A lo largo de este proceso, he recordado a los judíos de toda Europa, generaciones antes que yo, que también intentaron huir de su país de origen debido a la guerra y/o la persecución. Pienso en el trauma que resultó cuando los judíos no pudieron escapar del Holocausto. Mis amigos y yo nos preguntábamos si “esos” judíos sentían lo mismo. ¿Cuál fue el colmo para ellos?

Un tío de mi papá, Mikhail Agursky, era un disidente famoso, un activista social y político. En 1975, hizo aliyá y se convirtió en profesor en la Universidad Hebrea de Jerusalén. En su autobiografía, leí todo sobre su sufrimiento cuando no pudo salir de Rusia y se sintió bloqueado. Lo recordé varias veces durante los primeros días de la guerra de Putin.

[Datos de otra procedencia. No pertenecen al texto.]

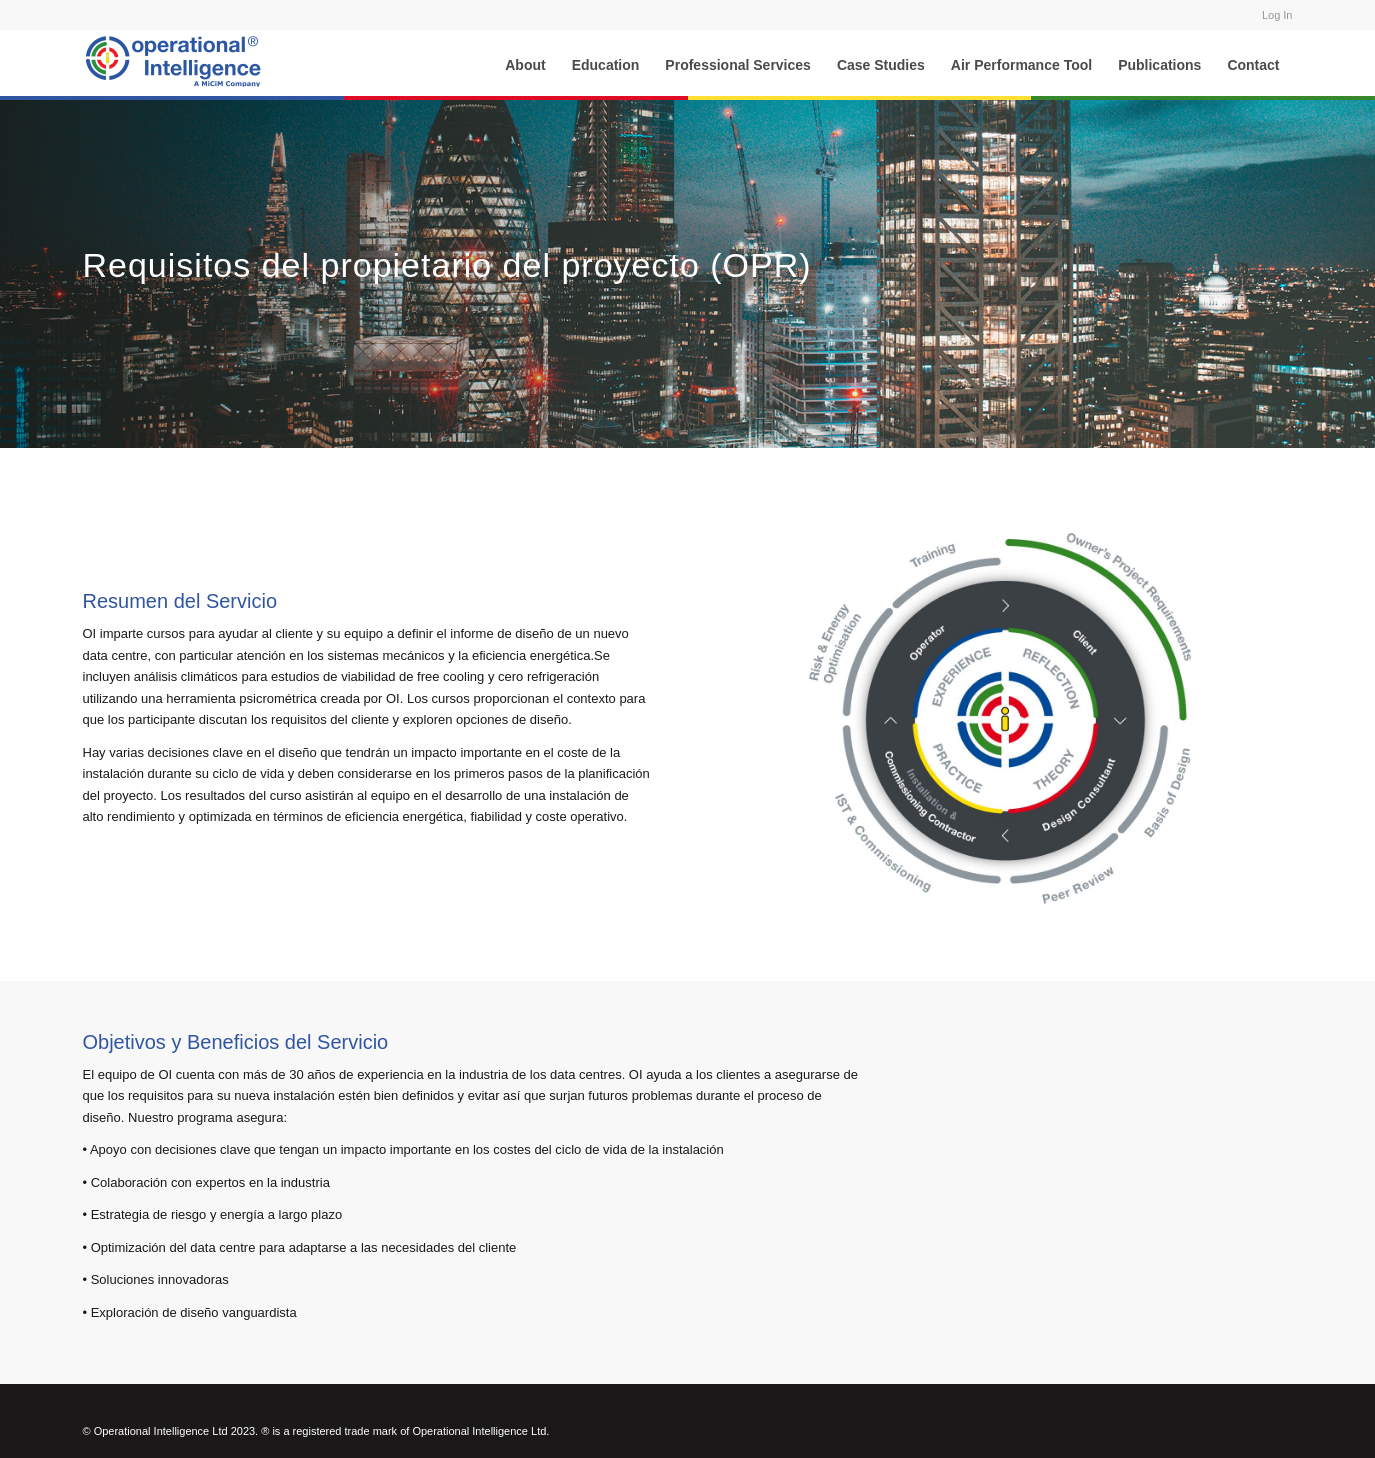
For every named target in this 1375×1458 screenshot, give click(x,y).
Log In (1277, 15)
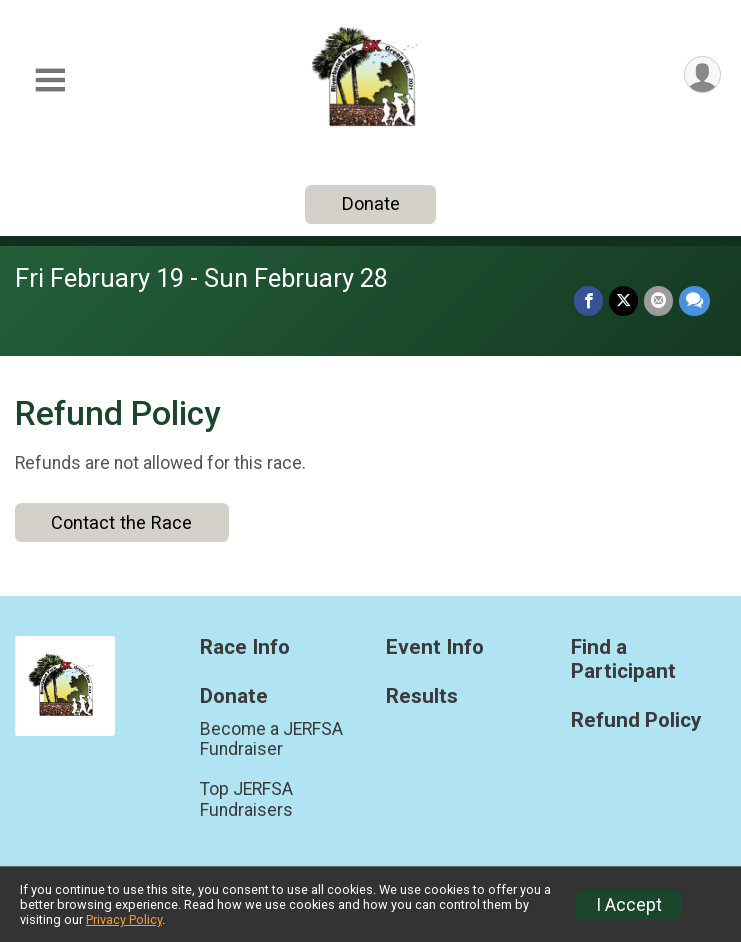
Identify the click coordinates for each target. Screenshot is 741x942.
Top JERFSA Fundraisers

Estamos entre muchos rusos aquí que se ofrecen como voluntarios para ayudar a los refugiados ucranianos. Estoy haciendo lo que puedo pero también necesito resolver mi propia situación. Mi visa de turista vence en junio. Necesito encontrar un trabajo o una reubicación académica (también soy estudiante de doctorado). También soy consciente de que salir de Rusia ha sido duro para mis hijas. Necesitan apoyo. Recientemente, encontré a mi hija menor llorando en su cama. Me dijo que extraña su hogar y sus amigos. Me rompió el corazón y me hizo preguntarme si había tomado la decisión correcta al irme de Rusia.

Varya ya es parte de la oposición vocal. Ha participado en las manifestaciones de apoyo a los ucranianos en Budapest. Ella y los hijos de mi amiga han hecho carteles contra la guerra, y Varya ha sido entrevistada en inglés por periodistas de Associated Press. Incluso encontró trabajo de medio tiempo como barista. Estoy muy orgullosa de ella. Afortunadamente, mis dos hijas pueden continuar estudiando en línea en su escuela rusa. Si bien no es lo ideal, por ahora funciona.

Seguimos con mi amiga de la infancia en Budapest. Por supuesto, no podemos quedarnos aquí para siempre. Tenemos que encontrar un hogar propio, en alguna parte. Un nuevo amigo en Hungría me preguntó recientemente si me arrepiento. Me tomó solo un segundo responder que no. Sé que no podía sobrevivir en Rusia por más tiempo. Si callaba sobre la guerra, me traicionaría a mí misma y moriría por dentro. Si hablaba, podría perder mi trabajo y probablemente enfrentaría consecuencias más severas. Cualquier nueva vida que encuentre para mí y mis hijas, tiene que ser mejor que eso.